South Rio comprises the four southern-most counties in Texas, with a population of 1.3 million, according to the 2010 U.S. Census. Moreover, there is an additional 1.2 million residents on the Mexican side of the border, meaning companies have a substantial workforce at their disposal.

“We have an average age of 29.6 in our population,” says Raudel Garza, executive director at South Rio Economic Council. “We have an available workforce.”

Colleges and universities in South Rio offer numerous workforce training programs in manufacturing, renewable energy, and industrial engineering.

Nearly 600 manufacturers operate facilities on both sides of the border, including in industries such as automotive, aerospace, electronics, medical device, metal products fabrication, and renewable energy.

U.S. Customs programs, focused on pre-screening individuals, make it easy to travel across the border on a daily basis.

“Many U.S.-based manufacturers are doing business in Northern Mexico,” Garza says. “The management lives on the U.S. side and travel over the border every day. The talent pool is coming from local universities.”

There are many logistical advantages to South Rio, Garza points out.

The region is served by large divided highways and interstates, as well as the I-69 corridor.

Union Pacific and Burlington Northern have rail operations in South Rio, and there are two deepwater (Isabel and Brownsville) and two shallow (Mansfield and Harlingen) ports in the region.

There are 13 international crossing and numerous foreign trade zones.

 

Working with the California market

Oftentimes, states, in their attempts to lure a company’s expansion or relocation project, will talk up their own benefits to the detriment of the company’s current location. This is especially true when states are attempting to convince a California company to relocate.

But a new organization in Arizona is taking the opposite approach in its relationship with California.

“Our philosophy is to promote a relationship with the California market,” says Barry Broome, president and CEO at Greater Phoenix Economic Council (GPEC), the lead partner organization of Sun Corridor Partnership. “It makes more sense to build a system in which we interface with California.”

The objective of Sun Corridor Partnership, composed of GPEC, the Greater Yuma Economic Development Corporation, Tucson Regional Economic Opportunities, Inc., and the City of Flagstaff and Pinal County, is to advance the collective interest in bringing business to the region. Sun Corridor, equivalent in size and population to the state of Indiana, is one of only 10 U.S. markets expected to see most of the nation’s population growth during the next 35 years.

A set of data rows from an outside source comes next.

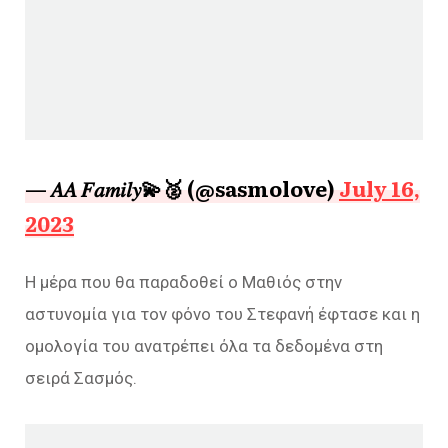
— 𝐴𝐴 𝐹𝑎𝑚𝑖𝑙𝑦💫🥈 (@sasmolove)
July 16,
2023
Η μέρα που θα παραδοθεί ο Μαθιός στην
αστυνομία για τον φόνο του Στεφανή έφτασε και η
ομολογία του ανατρέπει όλα τα δεδομένα στη
σειρά Σασμός.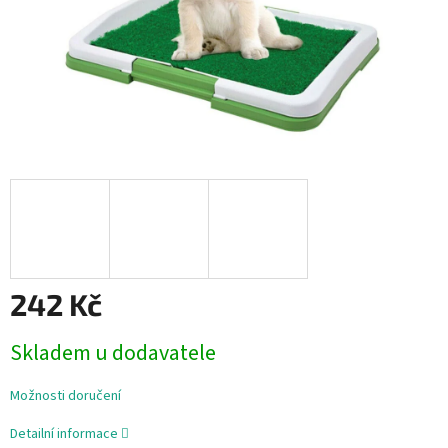
242 Kč
Měrná
Skladem u dodavatele
cena:
Možnosti doručení
Detailní informace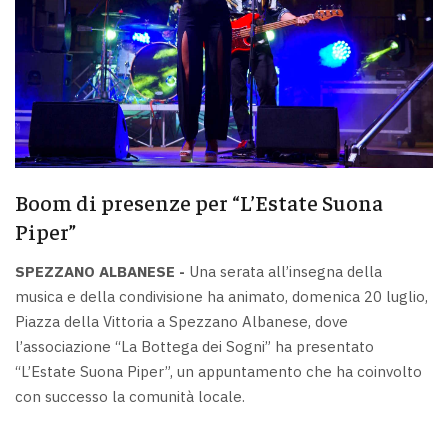
Boom di presenze per “L’Estate Suona
Piper”
SPEZZANO ALBANESE -
Una serata all’insegna della
musica e della condivisione ha animato, domenica 20 luglio,
Piazza della Vittoria a Spezzano Albanese, dove
l’associazione “La Bottega dei Sogni” ha presentato
“L’Estate Suona Piper”, un appuntamento che ha coinvolto
con successo la comunità locale.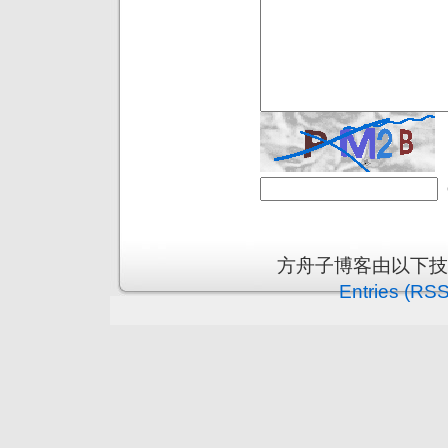
方舟子博客由以下
Entries (RSS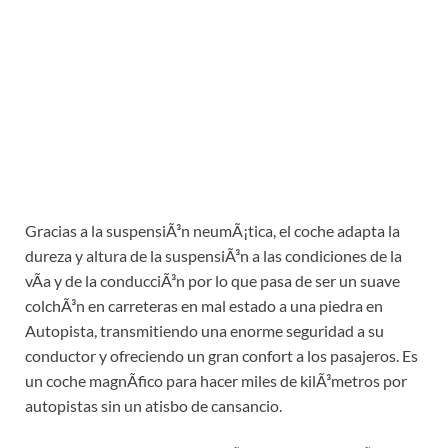
Gracias a la suspensiÃ³n neumÃ¡tica, el coche adapta la
dureza y altura de la suspensiÃ³n a las condiciones de la
vÃ­a y de la conducciÃ³n por lo que pasa de ser un suave
colchÃ³n en carreteras en mal estado a una piedra en
Autopista, transmitiendo una enorme seguridad a su
conductor y ofreciendo un gran confort a los pasajeros. Es
un coche magnÃ­fico para hacer miles de kilÃ³metros por
autopistas sin un atisbo de cansancio.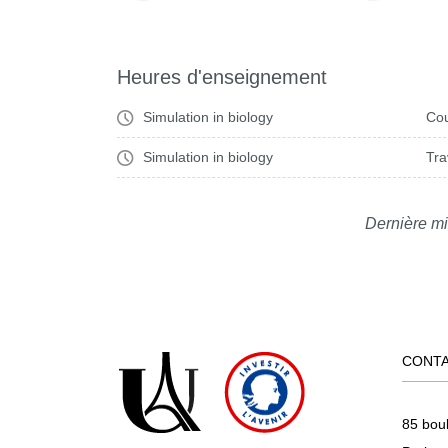
Heures d'enseignement
Simulation in biology
Cou
Simulation in biology
Tra
Dernière mi
CONT
85 bou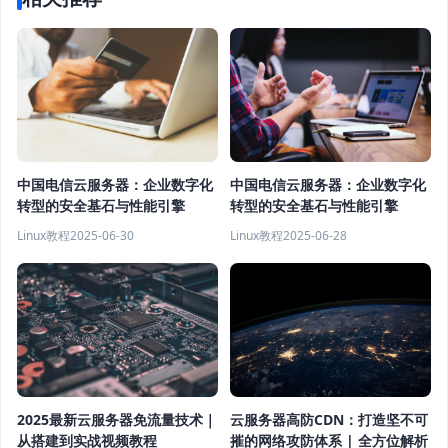
中国电信云服务器：企业数字化
中国电信云服务器：企业数字化
转型的安全基石与性能引擎
转型的安全基石与性能引擎
Linux教程
2025-06-30
Linux教程
2025-06-28
云服务器高防CDN：打造坚不可
2025最新云服务器免流量技术｜
摧的网络攻防体系 | 全方位解析
从搭建到实战视频教程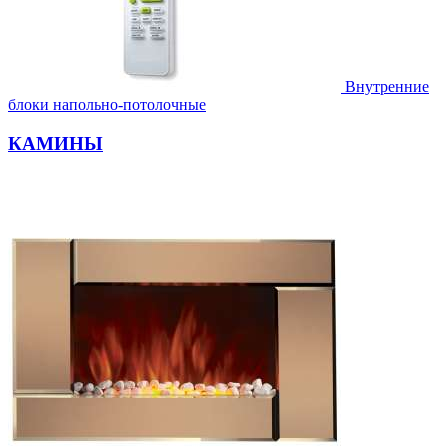
Внутренние
блоки напольно-потолочные
КАМИНЫ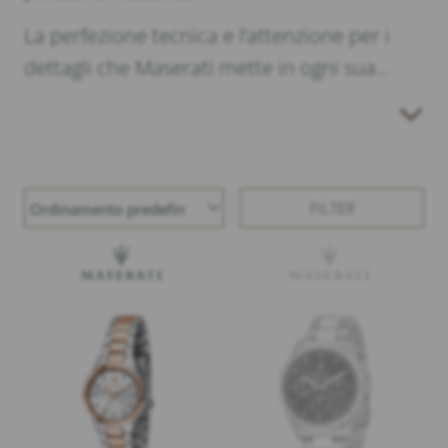
La perfezione tecnica e l’attenzione per i
dettagli che Maserati mette in ogni sua
automobile si riflettono in distintivi
cronografi che catturano gli elementi più
iconici della storia e del design della Casa
del Tridente in creazioni originali e di stile.
FILTER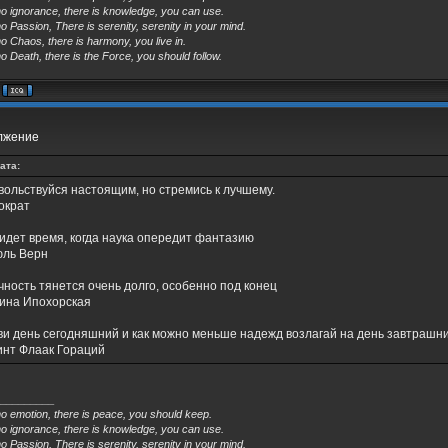
no ignorance, there is knowledge, you can use.
o Passion, There is serenity, serenity in your mind.
o Chaos, there is harmony, you live in.
o Death, there is the Force, you should follow.
олжение
ата:
вольствуйся настоящим, но стремись к лучшему.
ократ
идет время, когда наука опередит фантазию
ль Верн
чность тянется очень долго, особенно под конец
ина Ипохорская
ви день сегодняшний и как можно меньше надежд возлагай на день завтрашни
инт Флаак Гораций
_________
no emotion, there is peace, you should keep.
no ignorance, there is knowledge, you can use.
o Passion, There is serenity, serenity in your mind.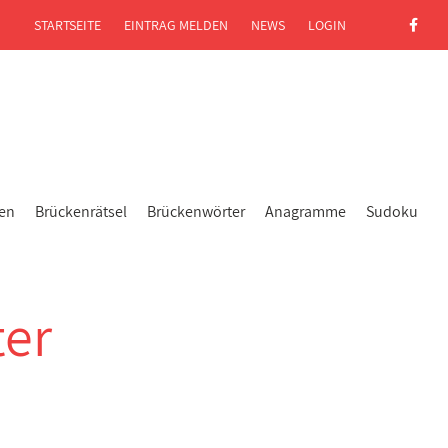
STARTSEITE
EINTRAG MELDEN
NEWS
LOGIN
gen
Brückenrätsel
Brückenwörter
Anagramme
Sudoku
er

“The key is the attitude and intellectual approach we take,” Broome says. “We’re not poaching. What we want is a trade-and-commerce relationship.

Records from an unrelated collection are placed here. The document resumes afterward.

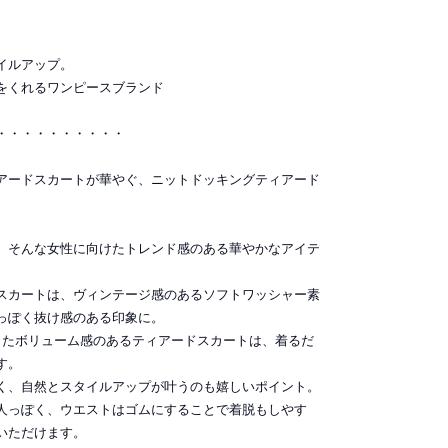
イルアップ。
をくれるワンピースブランド
・・・・・・・・・・
アードスカートが華やぐ、ニットドッキングティアード
、そんな女性に向けたトレンド感のある華やかなアイテ
スカートは、ヴィンテージ感のあるソフトワッシャー素
っぽく抜け感のある印象に。
したボリューム感のあるティアードスカートは、着るだ
す。
く、自然とスタイルアップが叶うのも嬉しいポイント。
人っぽく、ウエストはゴムにすることで着脱もしやす
いただけます。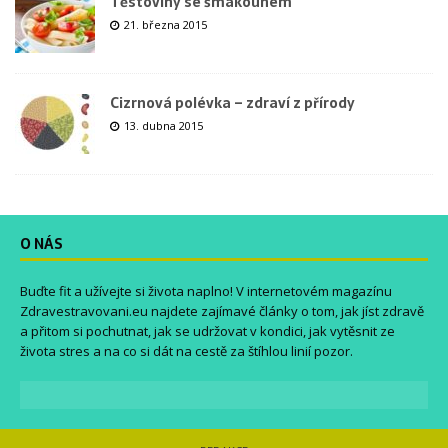
Těstoviny se šmakounem
21. března 2015
Cizrnová polévka – zdraví z přírody
13. dubna 2015
O NÁS
Buďte fit a užívejte si života naplno! V internetovém magazínu
Zdravestravovani.eu
najdete zajímavé články o tom, jak jíst zdravě
a přitom si pochutnat, jak se udržovat v kondici, jak vytěsnit ze
života stres a na co si dát na cestě za štíhlou linií pozor.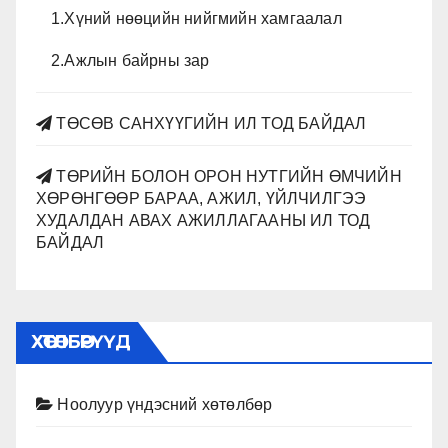
1.Хүний нөөцийн нийгмийн хамгаалал
2.Ажлын байрны зар
ТӨСӨВ САНХҮҮГИЙН ИЛ ТОД БАЙДАЛ
ТӨРИЙН БОЛОН ОРОН НУТГИЙН ӨМЧИЙН
ХӨРӨНГӨӨР БАРАА, АЖИЛ, ҮЙЛЧИЛГЭЭ
ХУДАЛДАН АВАХ АЖИЛЛАГААНЫ ИЛ ТОД
БАЙДАЛ
ХӨТӨЛБӨРҮҮД
Ноолуур үндэсний хөтөлбөр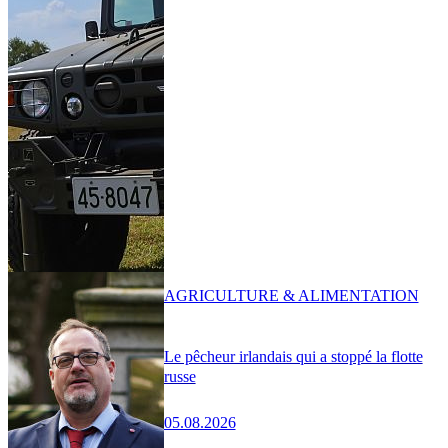
AGRICULTURE & ALIMENTATION
Le pêcheur irlandais qui a stoppé la flotte
russe
05.08.2026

“Sometimes, a company will leave Arizona to go to California; sometimes a company will leave California for Arizona,” he adds. “There are small tech company spinouts from Silicon Valley that come to Arizona because it is a logical place for a startup company to emerge.”

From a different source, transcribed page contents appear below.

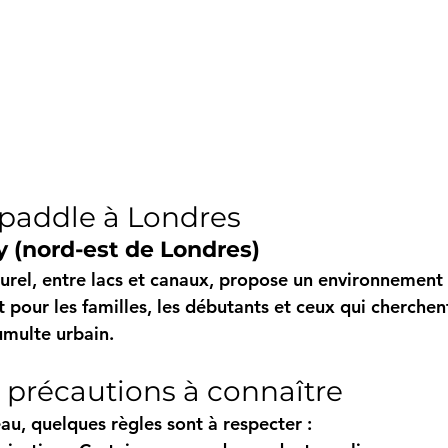
du paddle à Londres
y (nord-est de Londres)
urel, entre lacs et canaux, propose un environnement 
t pour les familles, les débutants et ceux qui cherchen
tumulte urbain.
t précautions à connaître
eau, quelques règles sont à respecter :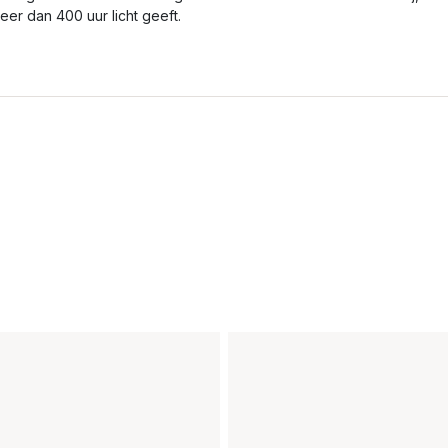
eer dan 400 uur licht geeft.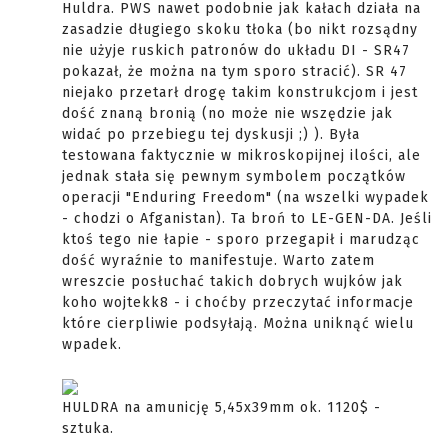
Huldra. PWS nawet podobnie jak kałach działa na
zasadzie długiego skoku tłoka (bo nikt rozsądny
nie użyje ruskich patronów do układu DI - SR47
pokazał, że można na tym sporo stracić). SR 47
niejako przetarł drogę takim konstrukcjom i jest
dość znaną bronią (no może nie wszędzie jak
widać po przebiegu tej dyskusji ;) ). Była
testowana faktycznie w mikroskopijnej ilości, ale
jednak stała się pewnym symbolem początków
operacji "Enduring Freedom" (na wszelki wypadek
- chodzi o Afganistan). Ta broń to LE-GEN-DA. Jeśli
ktoś tego nie łapie - sporo przegapił i marudząc
dość wyraźnie to manifestuje. Warto zatem
wreszcie posłuchać takich dobrych wujków jak
koho wojtekk8 - i choćby przeczytać informacje
które cierpliwie podsyłają. Można uniknąć wielu
wpadek.
HULDRA na amunicję 5,45x39mm ok. 1120$ -
sztuka.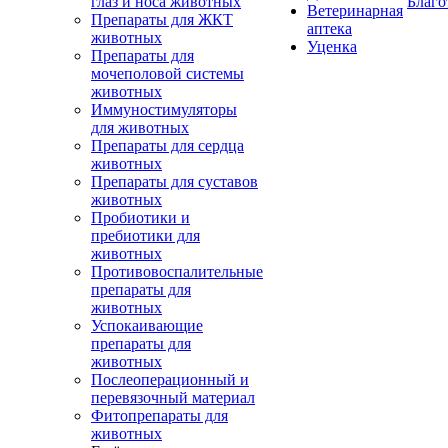
глаз и носа животных
Благо
Ветеринарная
Препараты для ЖКТ
аптека
животных
Уценка
Препараты для
мочеполовой системы
животных
Иммуностимуляторы
для животных
Препараты для сердца
животных
Препараты для суставов
животных
Пробиотики и
пребиотики для
животных
Противовоспалительные
препараты для
животных
Успокаивающие
препараты для
животных
Послеоперационный и
перевязочный материал
Фитопрепараты для
животных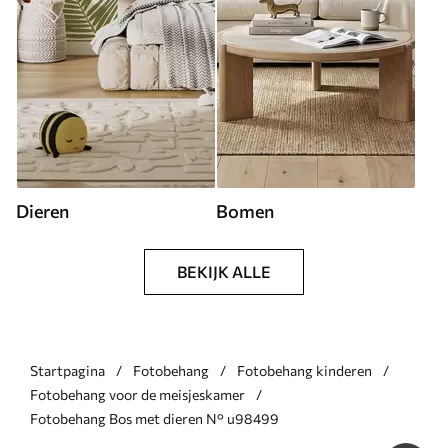
Dieren
Bomen
BEKIJK ALLE
Startpagina
Fotobehang
Fotobehang kinderen
Fotobehang voor de meisjeskamer
Fotobehang Bos met dieren N° u98499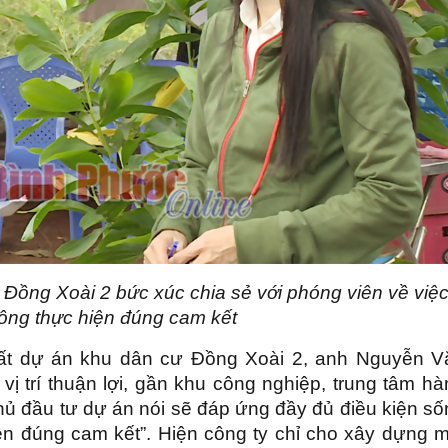
ồng Xoài 2 bức xúc chia sẻ với phóng viên về việ
ông thực hiện đúng cam kết
ất dự án khu dân cư Đồng Xoài 2, anh Nguyễn V
vị trí thuận lợi, gần khu công nghiệp, trung tâm h
ủ đầu tư dự án nói sẽ đáp ứng đầy đủ điều kiện số
n đúng cam kết”. Hiện công ty chỉ cho xây dựng m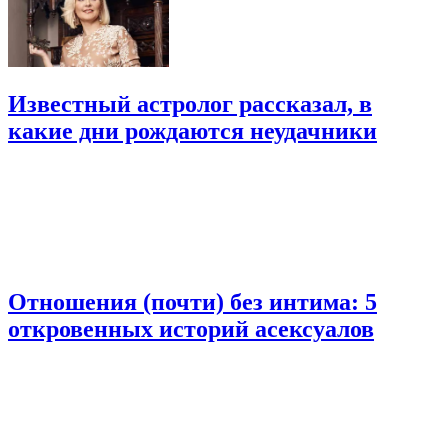
Известный астролог рассказал, в
какие дни рождаются неудачники
Отношения (почти) без интима: 5
откровенных историй асексуалов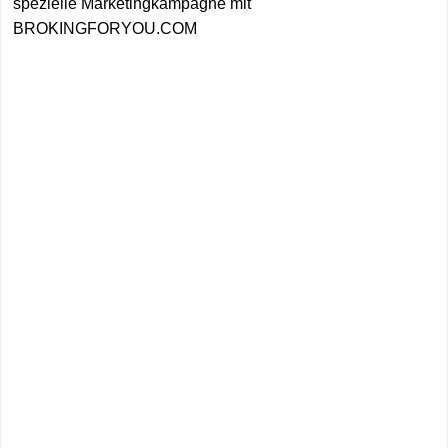
spezielle Marketingkampagne mit
BROKINGFORYOU.COM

Sun Corridor promotes the fact that there are overwhelming similarities—such as cultural, business-wise, and demographics—between Arizona and California, in addition to proximity. “If you need 100 executives to leave Los Angeles to run an operation, going to Phoenix is not that much of a cultural leap,” Broome says. “Both [California and Arizona] are very good at digesting new residents, especially people from around the world.”

Since it promotes itself as a partnership, Broome says it is in Arizona’s best interest to have a healthy California economy.

“Other states can go into California and hammer it out over costs and other issues, because they are not tied to its success,” Broome says. “We’re dependent on California. Economically, we need California to recover as much as we need ourselves to recover. That’s why we have a more collaborative, less hostile approach.”

How will Sun Corridor measure success? “The ultimate way to measure is how many California companies invest in Arizona, and how many Arizona companies have a foothold in California,” Broome points out. “Then, you’re getting into where [the two states] acknowledge that they have a natural combined market.” wt

Contributing writer Ken Krizner is a freelance writer based in Cleveland, Ohio, where he writes often on economic development and technology issues.